Y llegó el Papa Juan Pablo II a Durango

31 de octubre, 2011 :: Por: Luis Armando Carlos Alfaro

 

Tal como hace más de 21 años la gente recibió al Papa Juan Pablo II, ahora por medio de sus reliquias que principalmente consisten en una ámpula que contiene su sangre. El Durango siempre fiel se volcó a las calles principales de esta ciudad para verlo llegar y pedirle que interceda por nosotros ante Dios.


Durango, México.- Con gran alegría miles de duranguenses dieron la bienvenida al beato Juan Pablo II en sus reliquias la madrugada de este 31 de octubre en la Plaza de Armas de esta ciudad capital.


Desde temprana hora niños, jóvenes y adultos se iban congregando poco a poco a los alrededores de Catedral, entre cantos, porras y bailes todos se preparaban para recibir la sangre del Papa peregrino que por casi 27 años de pontificado visitó cinco veces nuestro país, una de esas visitas fue precisamente a Durango en mayo de 1990.

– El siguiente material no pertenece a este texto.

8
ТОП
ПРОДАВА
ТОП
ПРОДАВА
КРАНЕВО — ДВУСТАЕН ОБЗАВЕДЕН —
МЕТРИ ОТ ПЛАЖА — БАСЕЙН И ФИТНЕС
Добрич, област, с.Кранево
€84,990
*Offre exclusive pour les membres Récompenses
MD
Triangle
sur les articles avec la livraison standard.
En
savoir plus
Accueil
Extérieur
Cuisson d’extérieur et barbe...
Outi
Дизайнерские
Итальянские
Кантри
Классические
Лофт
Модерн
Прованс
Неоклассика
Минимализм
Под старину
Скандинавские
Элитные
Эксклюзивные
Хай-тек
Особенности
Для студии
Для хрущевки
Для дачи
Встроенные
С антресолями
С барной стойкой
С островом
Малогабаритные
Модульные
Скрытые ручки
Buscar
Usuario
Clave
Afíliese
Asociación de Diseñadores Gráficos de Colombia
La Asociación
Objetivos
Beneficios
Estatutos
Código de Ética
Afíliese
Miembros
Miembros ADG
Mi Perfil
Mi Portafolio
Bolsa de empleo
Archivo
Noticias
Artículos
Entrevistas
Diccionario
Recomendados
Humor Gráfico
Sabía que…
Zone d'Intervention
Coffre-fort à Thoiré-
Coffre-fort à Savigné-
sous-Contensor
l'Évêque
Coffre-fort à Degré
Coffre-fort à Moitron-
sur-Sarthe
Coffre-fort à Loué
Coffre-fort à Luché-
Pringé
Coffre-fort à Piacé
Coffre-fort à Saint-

La hora oficial para la recepción de las reliquias era las nueve de la noche del domingo, pero por algunas fallas mecánicas del carro donde transportan las reliquias se retrasó dicha recepción prolongándose hasta la 1:05 de la mañana de este lunes. El arzobispo de Durango animó a la gente a quedarse pero si por algún motivo tenían que irse a sus casas lo podían hacer, yo si me quedo, exclamó nuestro pastor, animando a la gente a guardar con paciencia la llegada del beato Juan Pablo II.


El coro del Seminario con sus cánticos hacía vibrar a las miles de personas reunidas, que como un solo pueblo y como si se conocieran de siempre se dieron a la invitación que hacían los seminaristas, hasta don Héctor se animó a cantar provocando el revuelo de la gente al escuchar Jesucristo me dejó inquieto e Iglesia Bonita.


Temas como El Amigo o Pescador hicieron que algunos derramaran lágrimas, otros más con voz a cuello cantaban con ánimo despierto a pesar que ya estaba entrada la madrugada. Las campanas de Catedral repicaban alertando a los asistentes que el Papa estaba cerca. El sonido local anunciaba que estaba por llegar y los cánticos seguían.


Muchos prefirieron dormir mientras las reliquias del beato llegaban. Otros más recordaban aquel 9 de mayo de 1990 y con lágrimas en el rostro la gente de mayor edad lo recordaban cuando Juan Pablo II salió por el balcón del arzobispado para saludarlos.


El reloj marcaba ya la 1:05 de la mañana, las campanas suenan, ciriales e incienso anuncian la llegada y miles de personas arremolinándose sobre el camellón central de la avenida 20 de noviembre para ver pasar, aunque sea por unos segundos la sangre del Papa que anunció paz y esperanza durante su pontificado. A la voz del tema del Amigo la gente recibía a su Papa, a su beato. Nadie perdía la oportunidad de sacar alguna buena foto de recuerdo o simplemente verlo pasar alzando sus manos al cielo pidiendo un favor a Dios. A pesar de que la hora era inoportuna miles de personas se esperaron para recibirlo, muchos de ellas enfermas y a pesar del frío se quedaron hasta que el Papa arribó a Catedral.


El arzobispo de Durango le dio la bienvenida en un escenario colocado justamente a un lado de Catedral, posteriormente las reliquias de primer y segundo grado, en procesión solemne fueron colocadas al interior del recinto religioso para exponerlas a la veneración de los fieles durante toda la noche hasta la madrugada del día 1 de noviembre.